Frog's Leap Wine Tasting - a whimsical leap of faith to Napa.

Jan 9th, 2014 Jayne Pearce Consume & Educate

A somewhat impulsive Saturday afternoon’s decision to visit Frog’s leap winery in Rutherford, Napa, made the experience even more enchanting. The only connection we’d previously had with a Frog’s Leap wine tasting was via The UK Wine Society which was a supplier, so then why not? Plus, I rather liked the name and the corresponding image of a frog leaping seemingly blindly into the air. At $15 pp we booked ourselves slightly ahead and online for the garden tasting. We naively thought the outdoor part would distract the kids sufficiently while we got stuck into the wine. This was before we realized just how chilly that Saturday was turning out to be. Fortunately, the organizers cleverly relocated the tasting underneath an attractive patio heater in the Red Barn where the kids could also run free. Everyone was happy and warm either chasing dust or consuming Frog’s.

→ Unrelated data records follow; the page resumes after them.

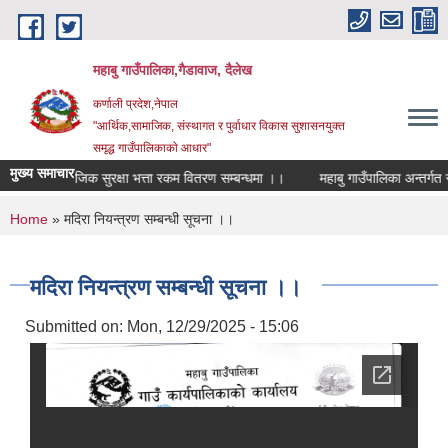
Skip to main content
महाबु गाउँपालिका,गैडावाज, दैलेख
कर्णाली प्रदेश,नेपाल
"आर्थिक,सामाजिक, संस्थागत र पुर्वाधार विकास सुशासनयुक्त
समृद्ध गाउँपालिकाकाे आधार"
मुख्य समाचार
सामाजिक सुरक्षा भत्ता रकम वितरण सम्बन्धमा ।।
महाबु गाउँपा
You are here
Home
» मदिरा नियन्त्रण सम्बन्धी सूचना ।।
मदिरा नियन्त्रण सम्बन्धी सूचना ।।
Submitted on:
Mon, 12/29/2025 - 15:06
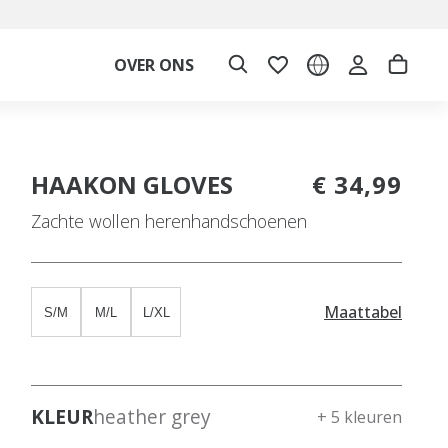
OVER ONS
HAAKON GLOVES
€ 34,99
Zachte wollen herenhandschoenen
Maattabel
S/M
M/L
L/XL
KLEUR
heather grey
+ 5 kleuren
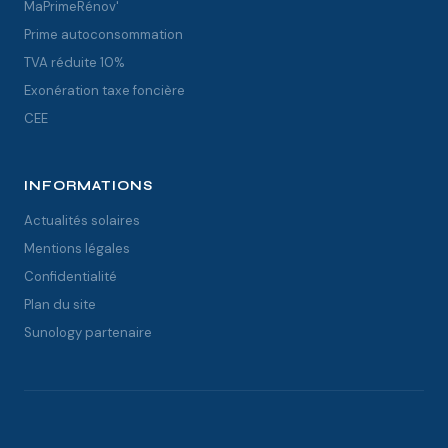
MaPrimeRénov'
Prime autoconsommation
TVA réduite 10%
Exonération taxe foncière
CEE
INFORMATIONS
Actualités solaires
Mentions légales
Confidentialité
Plan du site
Sunology partenaire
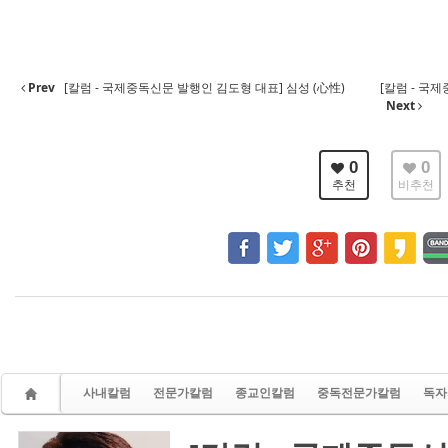
Prev
[칼럼 - 국제중독신문 발행인 김도형 대표] 심성 (心性)
[칼럼 - 국
Next
0
0
추천
비추천
사내칼럼
전문가칼럼
종교인칼럼
중독전문가칼럼
독자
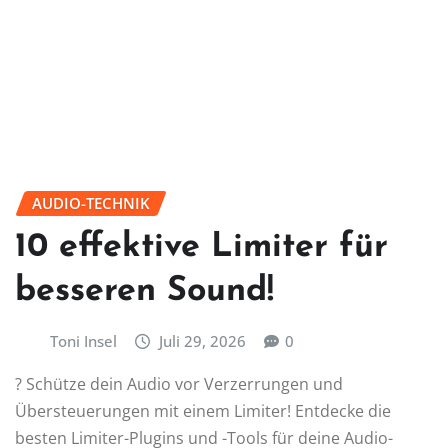
AUDIO-TECHNIK
10 effektive Limiter für
besseren Sound!
Toni Insel
Juli 29, 2026
0
?️ Schütze dein Audio vor Verzerrungen und
Übersteuerungen mit einem Limiter! Entdecke die
besten Limiter-Plugins und -Tools für deine Audio-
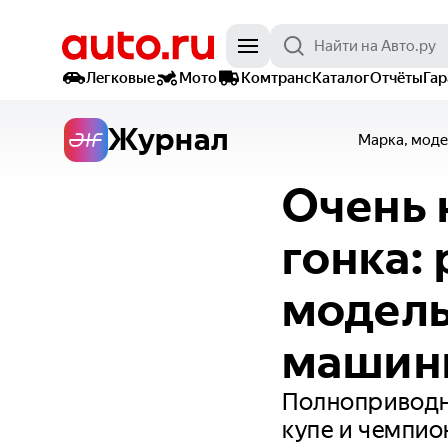
Легковые
Мото
Комтранс
Каталог
Отчёты
Га
Журнал
Марка, моде
Очень 
гонка:
модель
машин
Полноприводн
купе и чемпио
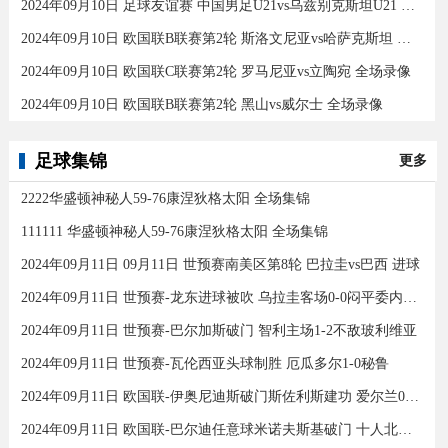
2024年09月10日 足球友谊赛 中国男足U21vs乌兹别克斯坦U21 全场录像
2024年09月10日 欧国联B联赛第2轮 斯洛文尼亚vs哈萨克斯坦 全场录像
2024年09月10日 欧国联C联赛第2轮 罗马尼亚vs立陶宛 全场录像
2024年09月10日 欧国联B联赛第2轮 黑山vs威尔士 全场录像
足球集锦
更多
2222华盛顿神秘人59-76康涅狄格太阳 全场集锦
111111 华盛顿神秘人59-76康涅狄格太阳 全场集锦
2024年09月11日 09月11日 世预赛南美区第8轮 巴拉圭vs巴西 进球
2024年09月11日 世预赛-龙东进球被吹 乌拉圭客场0-0闷平委内瑞拉
2024年09月11日 世预赛-巴尔加斯破门 智利主场1-2不敌玻利维亚
2024年09月11日 世预赛-瓦伦西亚头球制胜 厄瓜多尔1-0秘鲁
2024年09月11日 欧国联-伊奥尼迪斯破门斯佐利斯建功 爱尔兰0-2希腊
2024年09月11日 欧国联-巴尔迪任意球米诺夫斯基破门 十人北马其顿2-0亚美尼亚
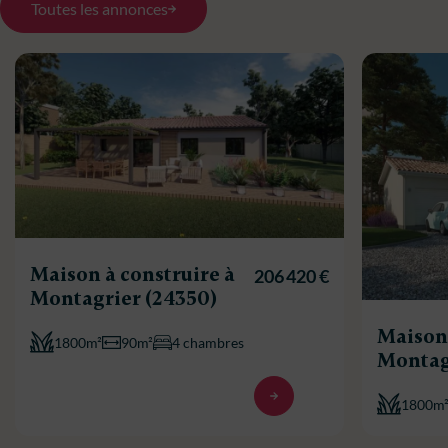
Toutes les annonces
Maison à construire à
206 420 €
Montagrier (24350)
Maison 
1800m²
90m²
4 chambres
Montag
1800m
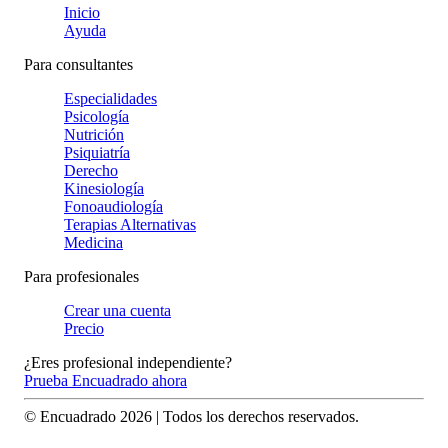
Inicio
Ayuda
Para consultantes
Especialidades
Psicología
Nutrición
Psiquiatría
Derecho
Kinesiología
Fonoaudiología
Terapias Alternativas
Medicina
Para profesionales
Crear una cuenta
Precio
¿Eres profesional independiente?
Prueba Encuadrado ahora
© Encuadrado
2026
| Todos los derechos reservados.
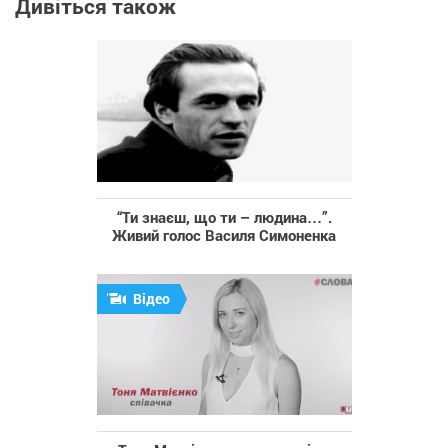
Дивіться також
“Ти знаєш, що ти – людина…”.
Живий голос Василя Симоненка
Відео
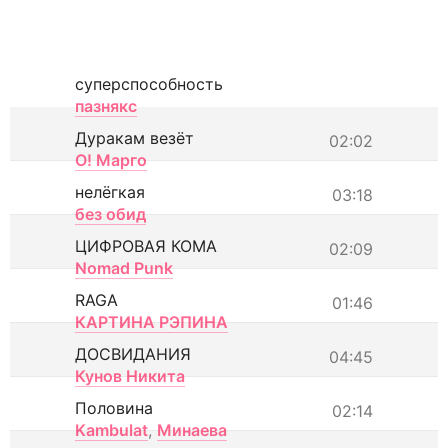
суперспособность
пазнякс
Дуракам везёт
02:02
О! Марго
нелёгкая
03:18
без обид
ЦИФРОВАЯ КОМА
02:09
Nomad Punk
RAGA
01:46
КАРТИНА РЭПИНА
ДОСВИДАНИЯ
04:45
Кунов Никита
Половина
02:14
Kambulat
,
Минаева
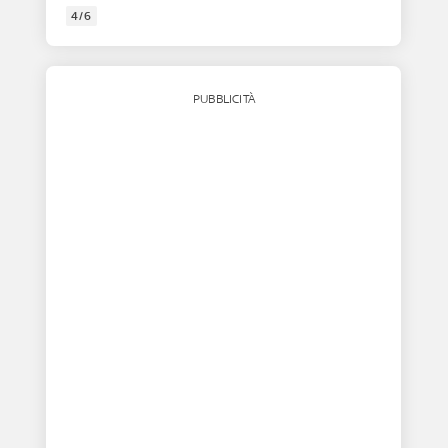
4/6
PUBBLICITÀ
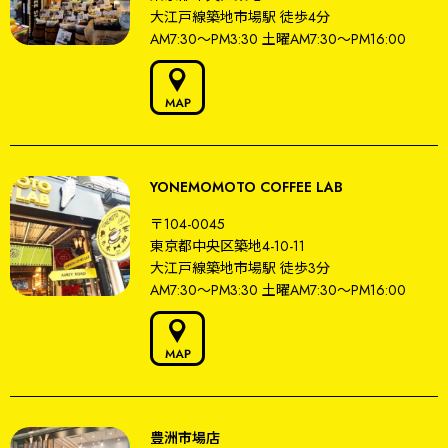
大江戸線築地市場駅
徒歩4分
AM7:30～PM3:30
土曜AM7:30〜PM16:00
YONEMOMOTO COFFEE LAB
〒104-0045
東京都中央区築地4-10-11
大江戸線築地市場駅
徒歩3分
AM7:30～PM3:30
土曜AM7:30〜PM16:00
豊洲市場店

Ah yes the Frog’s Leap wine tasting. The very friendly and knowledgeable Paula poured four different Frogs for our willing palates starting with the 2012 Napa Valley Chardonnay ($30). This Carneros located grape received only subtle oak to avoid overwhelming the more mineral typical of the area. A fresh green apple follows through with a citrusy edge making this a perfect match for a parmesan crusted baked white fish - halibut springs to mind - with roasted tomatoes and capers to complement the slight creaminess of the oak  and fresh acidity.

Frog’s Leap is a mostly a red wine producer and Paula leapt straight into the difficult 2011 vintage Zinfandel, Napa Valley ($30) where the savory style of a Chianti spring to mind. Blackcurrant, raspberry and rotting vegetation arrive first followed by a flick of black and white pepper and a sudden slap of chili on the finish. This is not your typical, jammy Cali Zin to help wash down that burger. Founder John Williams has done something else with this Frog and it may be to do with the addition of 14.5%  Petit Sirah and 0.5% Carignane to the pot at fermentation. A herbaceous pork sausage with chargrilled root vegetables would go mouthwateringly well with this Zin instead of a protein-filled steak as the tannins are subtle.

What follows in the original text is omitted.